3.3 Project Planning

In many cases, projects are not undertaken in isolation. The project may be part of a program composed of many other projects and understanding the dependencies between projects and the technologies that are impacted can become an exasperating problem. In addition, the timely scheduling of resources for different phases of projects is crucial for a successful and cost-effective endeavor. Simulation can be utilized in this case to evaluate different scenarios and roadmaps.

3.4 Time to Market

The application of simulation can also help understand the impact of time to market of the software product. In many industries, a certain window of opportunity for a software release exists, after which expected returns from the market begin to diminish.

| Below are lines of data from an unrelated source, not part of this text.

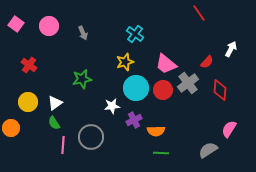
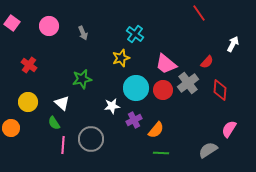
pink square: moved 4 px left, 1 px up
white arrow: moved 2 px right, 5 px up
yellow star: moved 4 px left, 4 px up
white triangle: moved 7 px right; rotated 42 degrees counterclockwise
orange semicircle: moved 1 px up; rotated 48 degrees counterclockwise
gray circle: moved 2 px down
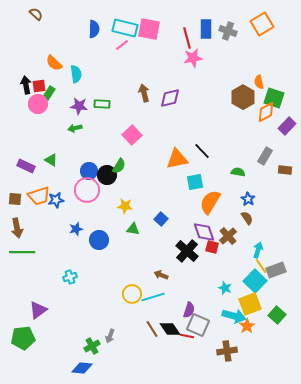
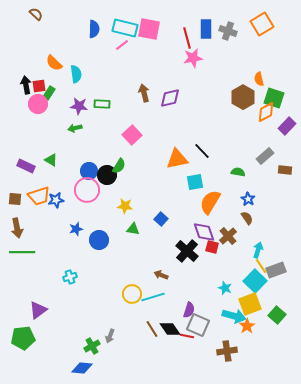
orange semicircle at (259, 82): moved 3 px up
gray rectangle at (265, 156): rotated 18 degrees clockwise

Simulation can provide indispensable insight to identify these opportunities and the various scenarios, which are both favorable and unfavorable to a software release.

4 Holistic View

At its core, software engineering is the business of creating a software product. This is not a simple or straightforward task for a typical project. It involves collaboration and cooperation between many different stakeholders. To accomplish the task, frameworks have been introduced to ensure the best practices and required functions are engaged at the right times. For example, ITIL provides a set of practices for ITSM, and TOGAF a framework for architecture practices (TOGAF 2005).

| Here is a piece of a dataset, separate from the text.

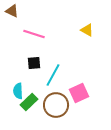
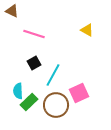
black square: rotated 24 degrees counterclockwise
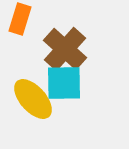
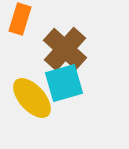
cyan square: rotated 15 degrees counterclockwise
yellow ellipse: moved 1 px left, 1 px up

However, software engineering concerns are beyond just the technology of the final product. There are distinctive issues related to the business, technology, people, and governance as shown in Fig. 7.2, which play a role in a successful software practice. In each case, the application of simulation can help to ensure a successful design. This section will examine the role simulation plays within these broad categories.

Fig. 7.2
figure 2

Software engineering concerns

4.1 Business Concerns

Business concerns encompass financial- and process-related issues. Within the scope of finance there are business case (expected value of the software) and budgetary (total cost of the software) issues. In contrast, process engineering has broader implications for simulation.

4.1.1 Financial Models

Within software engineering, financial models justify the direction of the design and viability of the project. Hence, they are typically applicable in the early planning stages of a software’s life cycle. A frequently used tool is a Monte Carlo based risk simulator. Users can gain insight on the impact of design decisions and leverage the quantitative analysis for decision-making to reduce the overall risk.

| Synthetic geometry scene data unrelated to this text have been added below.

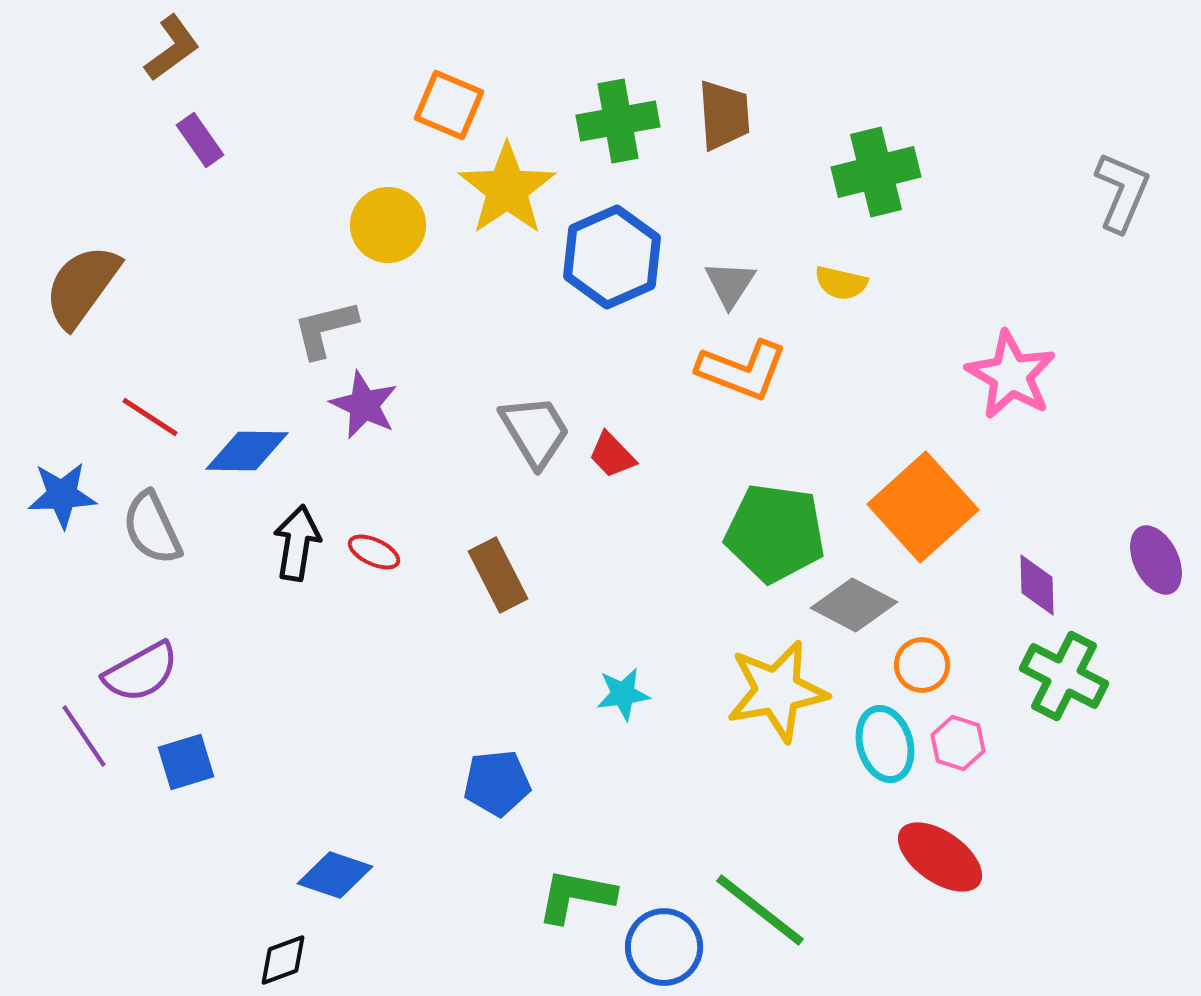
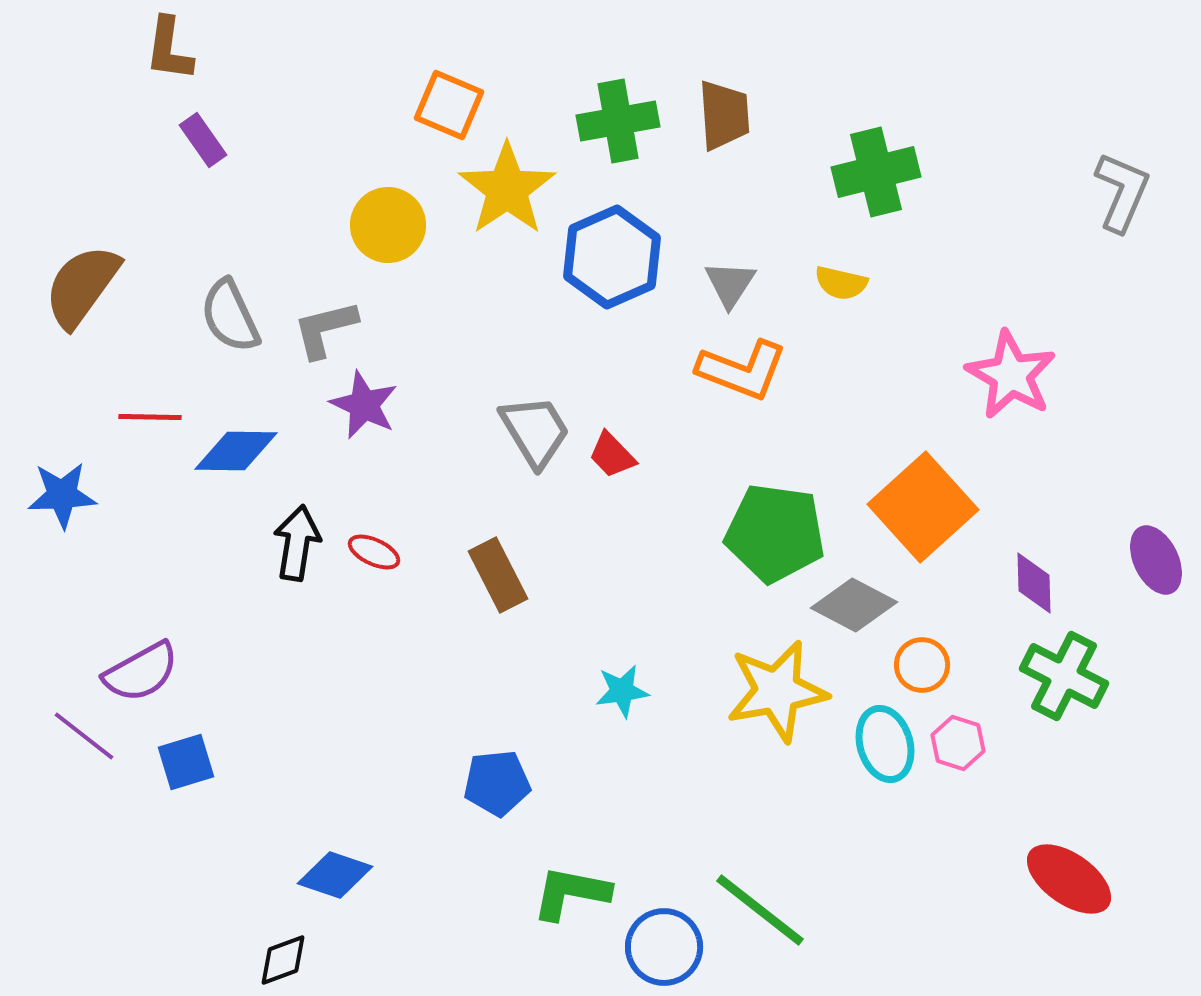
brown L-shape at (172, 48): moved 3 px left, 1 px down; rotated 134 degrees clockwise
purple rectangle at (200, 140): moved 3 px right
red line at (150, 417): rotated 32 degrees counterclockwise
blue diamond at (247, 451): moved 11 px left
gray semicircle at (152, 528): moved 78 px right, 212 px up
purple diamond at (1037, 585): moved 3 px left, 2 px up
cyan star at (623, 694): moved 1 px left, 3 px up
purple line at (84, 736): rotated 18 degrees counterclockwise
red ellipse at (940, 857): moved 129 px right, 22 px down
green L-shape at (576, 896): moved 5 px left, 3 px up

For example, Monte Carlo simulation can generate statistical outcomes for specific design choices for a project and identify the respective cost implications. Then, the decision makers can make more educated project choices with an understanding of the risk that they will incur.

Another application is the use of such simulators to justify the business case for a software project. In this example, possible outcomes are the expected returns on the investment (revenue, customer satisfaction measures, and market share) to support the decision of undertaking the design commitment.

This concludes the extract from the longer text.